▶ _The data_
++++++++++++++++++++

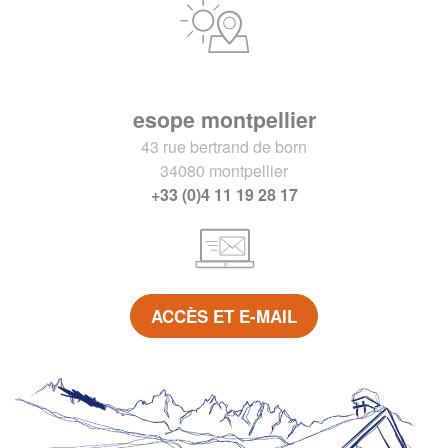
esope montpellier
43 rue bertrand de born
34080 montpellier
+33 (0)4 11 19 28 17
ACCÈS ET E-MAIL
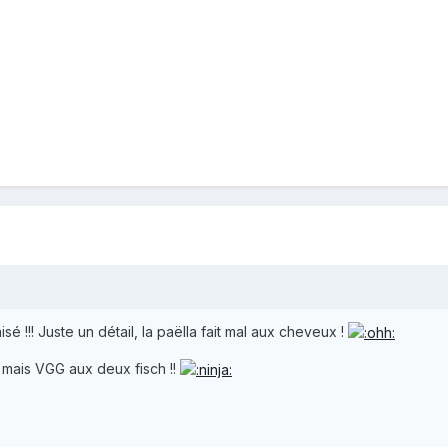
é !!! Juste un détail, la paëlla fait mal aux cheveux !
 mais VGG aux deux fisch !!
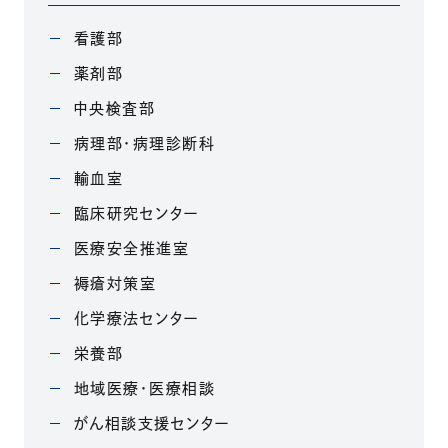
看護部
薬剤部
中央検査部
病理部・病理診断科
輸血室
臨床研究センター
医療安全推進室
褥瘡対策室
化学療法センター
栄養部
地域医療・医療相談
がん相談支援センター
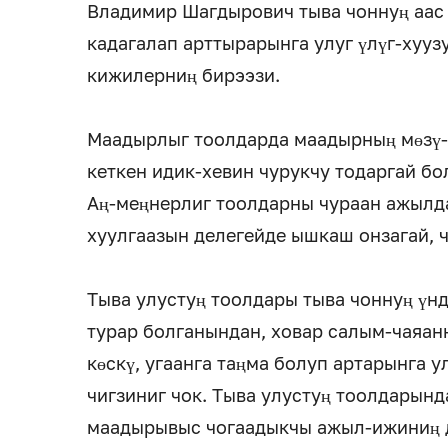
Владимир Шагдырович тыва чоннуң аас
кадагалап арттырарынга улуг үлүг-хууз
кижилерниң бирээзи.
Маадырлыг тоолдарда маадырның мөзү-б
кеткен идик-хевин чурукчу тодаргай бо
Аң-меңнерлиг тоолдарны чураан ажылд
хуулгаазын делегейде ышкаш онзагай, ч
Тыва улустуң тоолдары тыва чоннуң үнд
турар болганындан, ховар салым-чаяан
көскү, угаанга таңма болуп артарынга 
чигзиниг чок. Тыва улустуң тоолдарынд
маадырывыс чогаадыкчы ажыл-ижиниң д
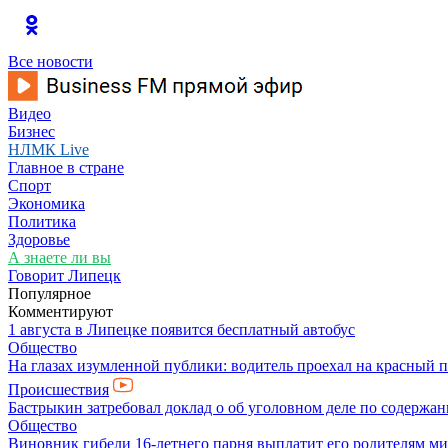
Все новости
Видео
Бизнес
НЛМК Live
Главное в стране
Спорт
Экономика
Политика
Здоровье
А знаете ли вы
Говорит Липецк
Популярное
Комментируют
1 августа в Липецке появится бесплатный автобус
Общество
На глазах изумленной публики: водитель проехал на красный 
Происшествия
Бастрыкин затребовал доклад о об уголовном деле по содерж
Общество
Виновник гибели 16-летнего парня выплатит его родителям ми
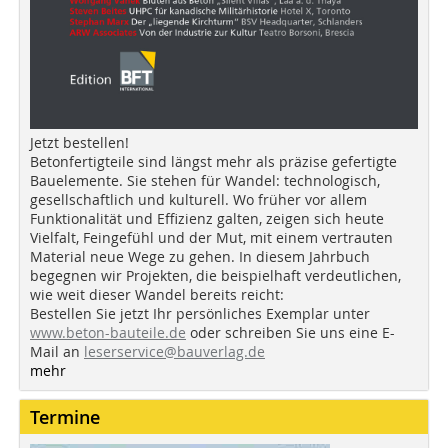
Jetzt bestellen!
Betonfertigteile sind längst mehr als präzise gefertigte
Bauelemente. Sie stehen für Wandel: technologisch,
gesellschaftlich und kulturell. Wo früher vor allem
Funktionalität und Effizienz galten, zeigen sich heute
Vielfalt, Feingefühl und der Mut, mit einem vertrauten
Material neue Wege zu gehen. In diesem Jahrbuch
begegnen wir Projekten, die beispielhaft verdeutlichen,
wie weit dieser Wandel bereits reicht:
Bestellen Sie jetzt Ihr persönliches Exemplar unter
www.beton-bauteile.de
oder schreiben Sie uns eine E-
Mail an
leserservice@bauverlag.de
mehr
Termine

++++++++++++++++++++

▶ _What is required_
Copy out all lines from the records where the word "Wandel" appears.

▶ _Answer to this exercise_
Bauelemente. Sie stehen für Wandel: technologisch,
wie weit dieser Wandel bereits reicht:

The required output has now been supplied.